- Your task
Would you output the entries below only from the line containing "You are a GUI" through the line containing "Benekte (634, 2494)", exactly as they stand and with both ends included?

___ Input material

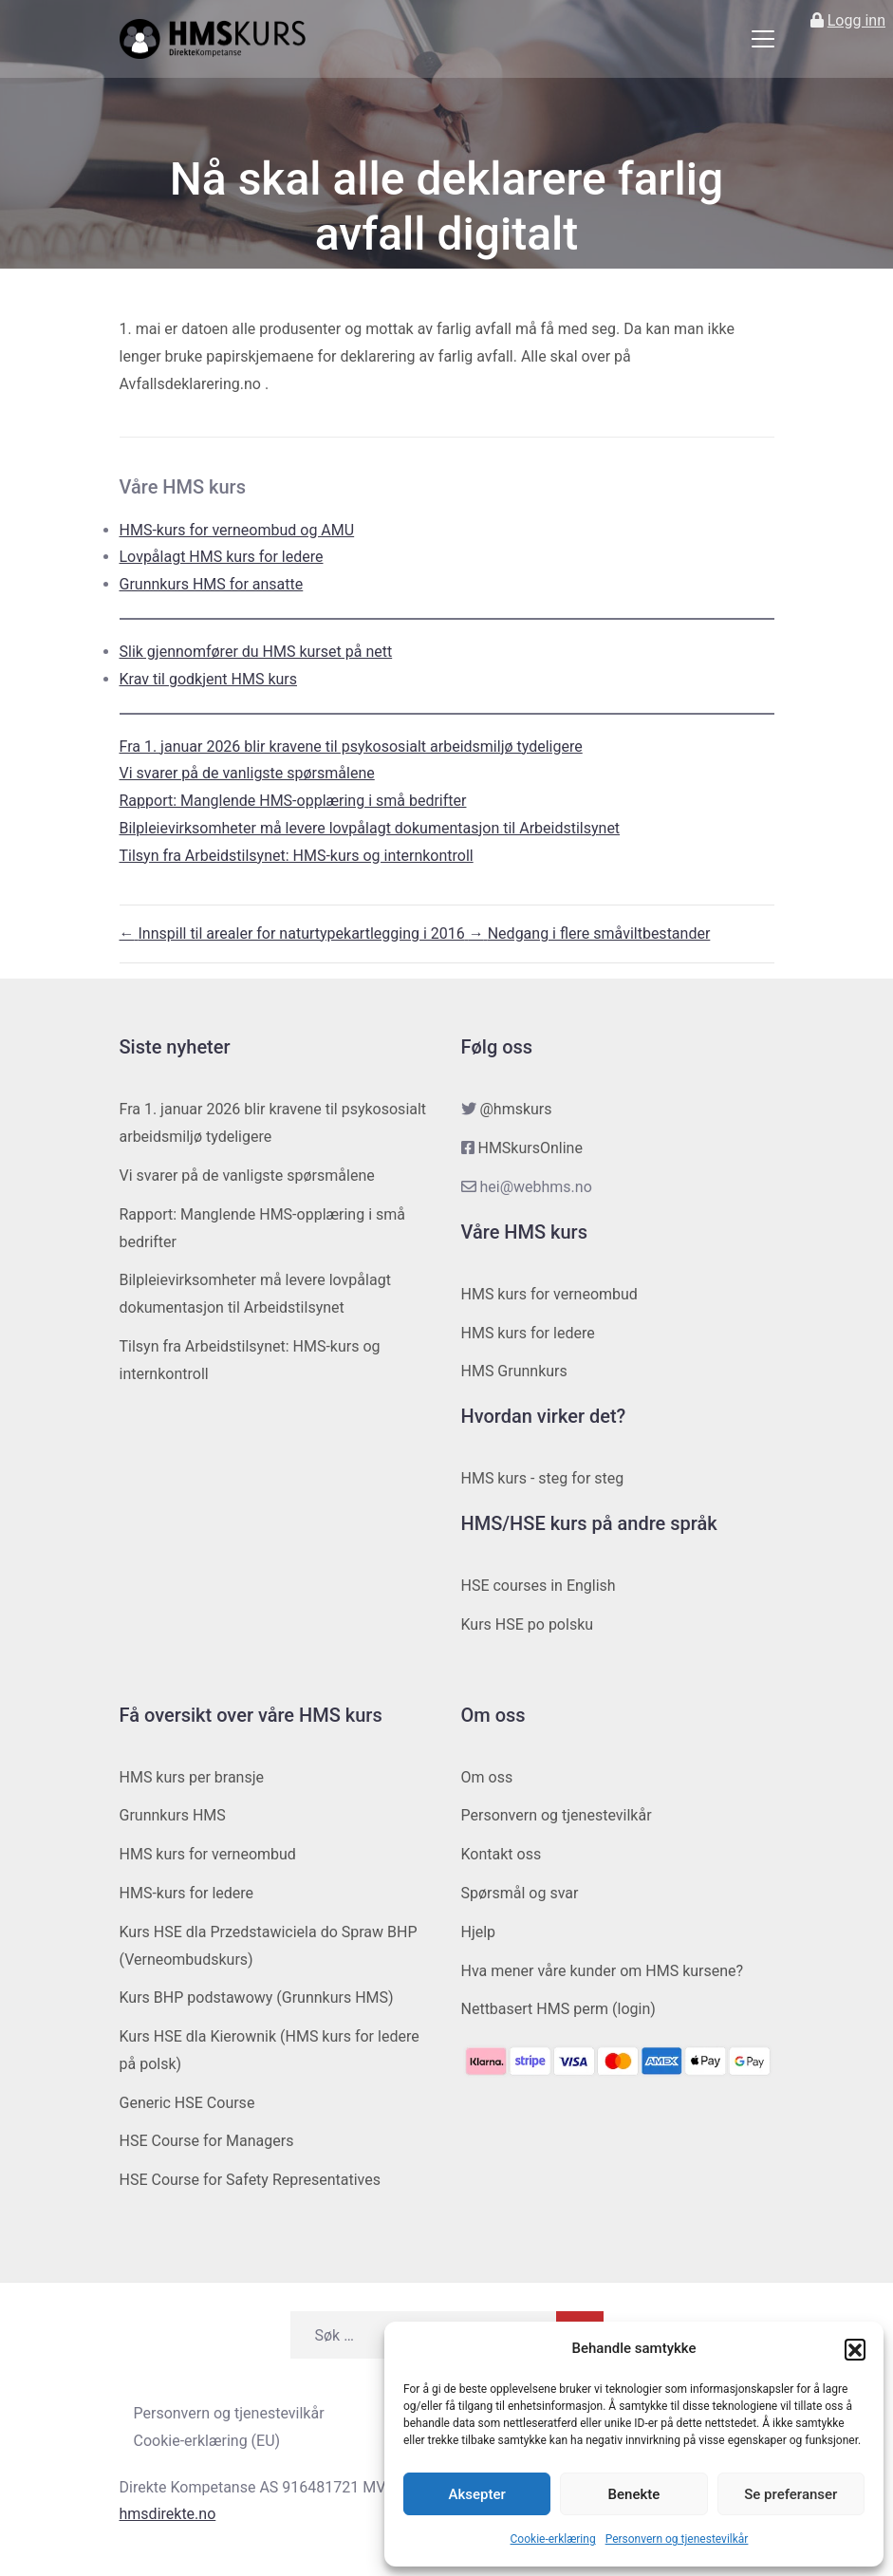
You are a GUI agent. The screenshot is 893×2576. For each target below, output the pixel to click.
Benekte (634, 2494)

______
___ Input material

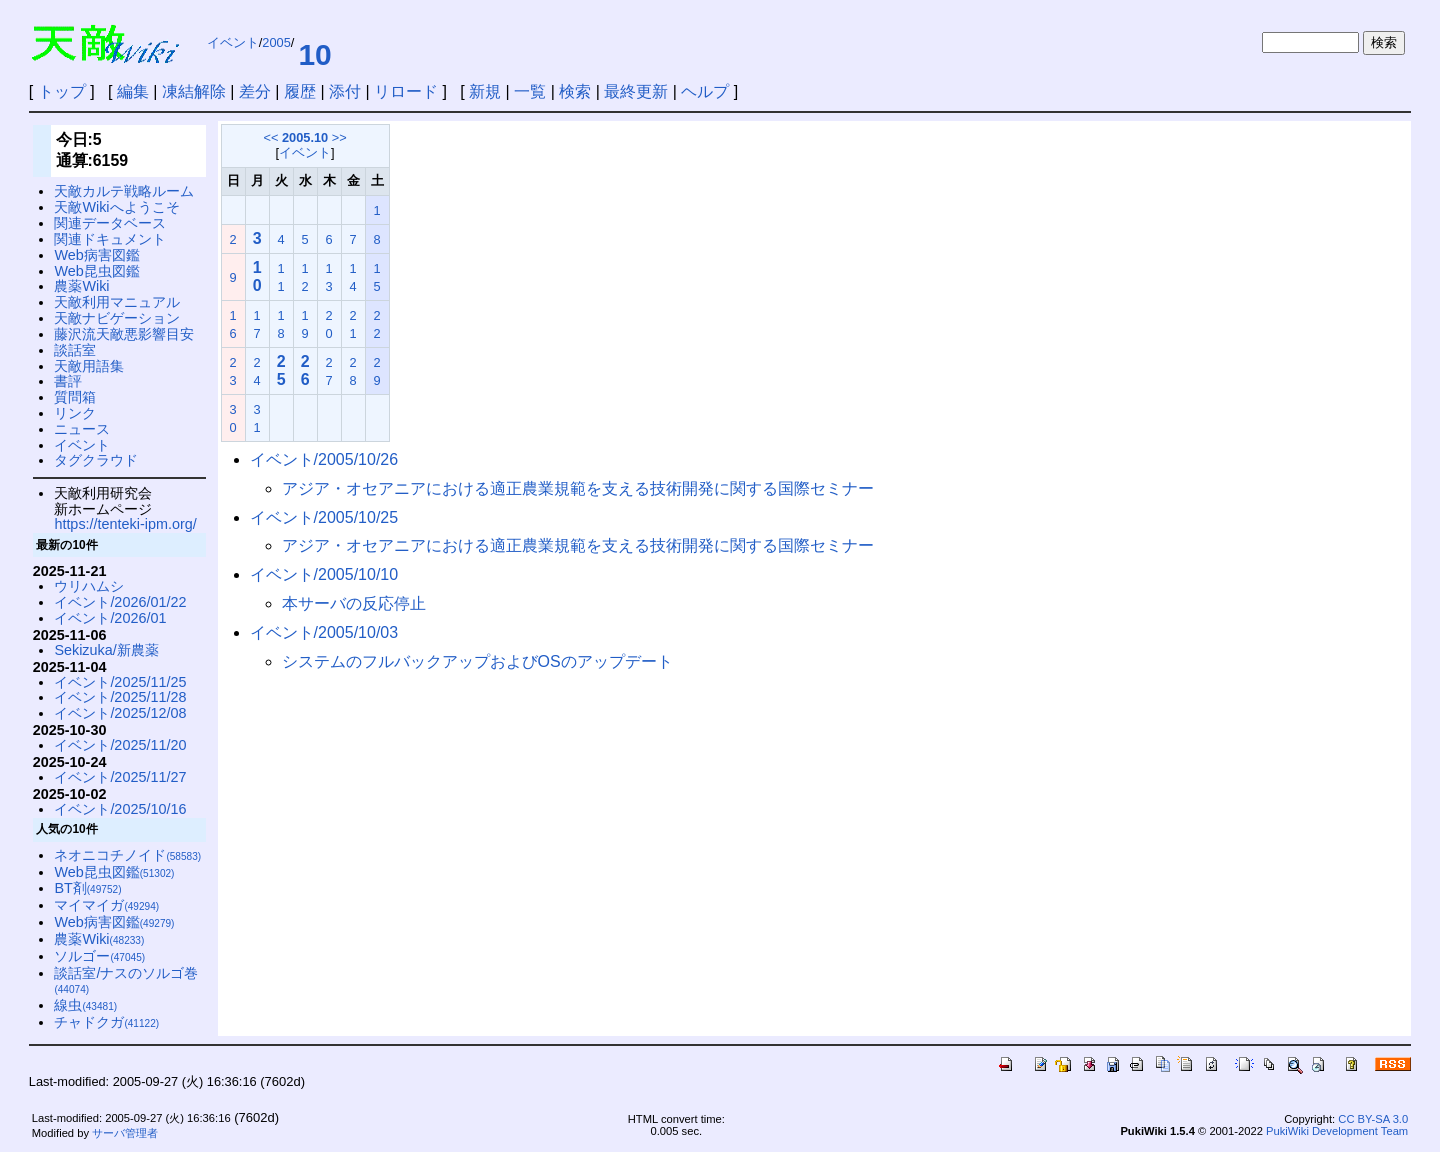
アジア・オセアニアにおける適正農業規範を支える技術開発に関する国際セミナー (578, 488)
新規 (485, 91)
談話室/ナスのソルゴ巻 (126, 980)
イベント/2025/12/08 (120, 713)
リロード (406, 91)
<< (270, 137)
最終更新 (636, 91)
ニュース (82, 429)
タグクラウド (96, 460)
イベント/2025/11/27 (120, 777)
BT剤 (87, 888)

______

- Solution to this task
You are a GUI agent. The screenshot is 893×2576. For each target below, output the pixel to click.
Benekte (634, 2494)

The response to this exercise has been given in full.